» WHAT TO WORK ON: Nothing but the lines from the one containing "Masks at 220×155." to the end of the data should be returned, each exactly as written.

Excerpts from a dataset
──────

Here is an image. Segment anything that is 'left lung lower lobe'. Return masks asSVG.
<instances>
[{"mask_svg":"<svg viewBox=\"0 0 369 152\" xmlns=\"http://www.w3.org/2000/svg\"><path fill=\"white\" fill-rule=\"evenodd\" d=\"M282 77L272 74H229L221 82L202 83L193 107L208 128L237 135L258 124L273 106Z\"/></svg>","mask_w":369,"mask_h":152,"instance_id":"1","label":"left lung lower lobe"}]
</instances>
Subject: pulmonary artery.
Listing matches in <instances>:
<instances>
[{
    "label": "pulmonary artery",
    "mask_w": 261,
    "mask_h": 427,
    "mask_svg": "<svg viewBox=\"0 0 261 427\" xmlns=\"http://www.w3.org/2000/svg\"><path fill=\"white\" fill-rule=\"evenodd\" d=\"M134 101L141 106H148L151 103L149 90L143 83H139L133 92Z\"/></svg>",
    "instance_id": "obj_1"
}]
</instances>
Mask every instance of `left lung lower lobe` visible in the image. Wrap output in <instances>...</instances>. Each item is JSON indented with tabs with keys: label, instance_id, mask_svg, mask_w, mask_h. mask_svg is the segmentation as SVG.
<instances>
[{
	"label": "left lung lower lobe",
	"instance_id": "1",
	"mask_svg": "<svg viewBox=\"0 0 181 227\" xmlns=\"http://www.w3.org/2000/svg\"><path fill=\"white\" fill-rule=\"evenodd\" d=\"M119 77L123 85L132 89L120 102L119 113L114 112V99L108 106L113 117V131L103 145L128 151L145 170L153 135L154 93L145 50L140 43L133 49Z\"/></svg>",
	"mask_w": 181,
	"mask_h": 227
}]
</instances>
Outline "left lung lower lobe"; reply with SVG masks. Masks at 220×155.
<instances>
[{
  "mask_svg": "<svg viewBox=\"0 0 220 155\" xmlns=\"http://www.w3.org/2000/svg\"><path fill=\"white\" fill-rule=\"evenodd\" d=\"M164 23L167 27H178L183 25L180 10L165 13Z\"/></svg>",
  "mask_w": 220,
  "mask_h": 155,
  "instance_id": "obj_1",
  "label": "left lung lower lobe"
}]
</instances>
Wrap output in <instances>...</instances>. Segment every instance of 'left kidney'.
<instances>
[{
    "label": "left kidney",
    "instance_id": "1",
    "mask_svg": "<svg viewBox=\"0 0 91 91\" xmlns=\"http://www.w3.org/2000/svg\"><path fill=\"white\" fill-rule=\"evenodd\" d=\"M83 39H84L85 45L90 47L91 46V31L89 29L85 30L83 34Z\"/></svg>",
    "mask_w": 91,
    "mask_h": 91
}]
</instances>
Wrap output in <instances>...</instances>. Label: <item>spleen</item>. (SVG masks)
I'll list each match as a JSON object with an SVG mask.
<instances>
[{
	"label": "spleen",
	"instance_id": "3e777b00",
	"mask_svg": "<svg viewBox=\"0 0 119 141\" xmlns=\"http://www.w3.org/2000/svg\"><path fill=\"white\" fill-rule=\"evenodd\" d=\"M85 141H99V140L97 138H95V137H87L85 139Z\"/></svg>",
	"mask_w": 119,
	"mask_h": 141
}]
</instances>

──────

» REPLY TO THE EXERCISE:
Outline "left lung lower lobe"; reply with SVG masks. Masks at 220×155.
<instances>
[{
  "mask_svg": "<svg viewBox=\"0 0 220 155\" xmlns=\"http://www.w3.org/2000/svg\"><path fill=\"white\" fill-rule=\"evenodd\" d=\"M164 23L167 27H178L183 25L180 10L165 13Z\"/></svg>",
  "mask_w": 220,
  "mask_h": 155,
  "instance_id": "obj_1",
  "label": "left lung lower lobe"
}]
</instances>
Wrap output in <instances>...</instances>. Segment every instance of 'left kidney'.
<instances>
[{
    "label": "left kidney",
    "instance_id": "1",
    "mask_svg": "<svg viewBox=\"0 0 91 91\" xmlns=\"http://www.w3.org/2000/svg\"><path fill=\"white\" fill-rule=\"evenodd\" d=\"M83 39H84L85 45L90 47L91 46V31L89 29L85 30L83 34Z\"/></svg>",
    "mask_w": 91,
    "mask_h": 91
}]
</instances>
Wrap output in <instances>...</instances>. Label: <item>spleen</item>. (SVG masks)
I'll list each match as a JSON object with an SVG mask.
<instances>
[{
	"label": "spleen",
	"instance_id": "3e777b00",
	"mask_svg": "<svg viewBox=\"0 0 119 141\" xmlns=\"http://www.w3.org/2000/svg\"><path fill=\"white\" fill-rule=\"evenodd\" d=\"M85 141H99V140L97 138H95V137H87L85 139Z\"/></svg>",
	"mask_w": 119,
	"mask_h": 141
}]
</instances>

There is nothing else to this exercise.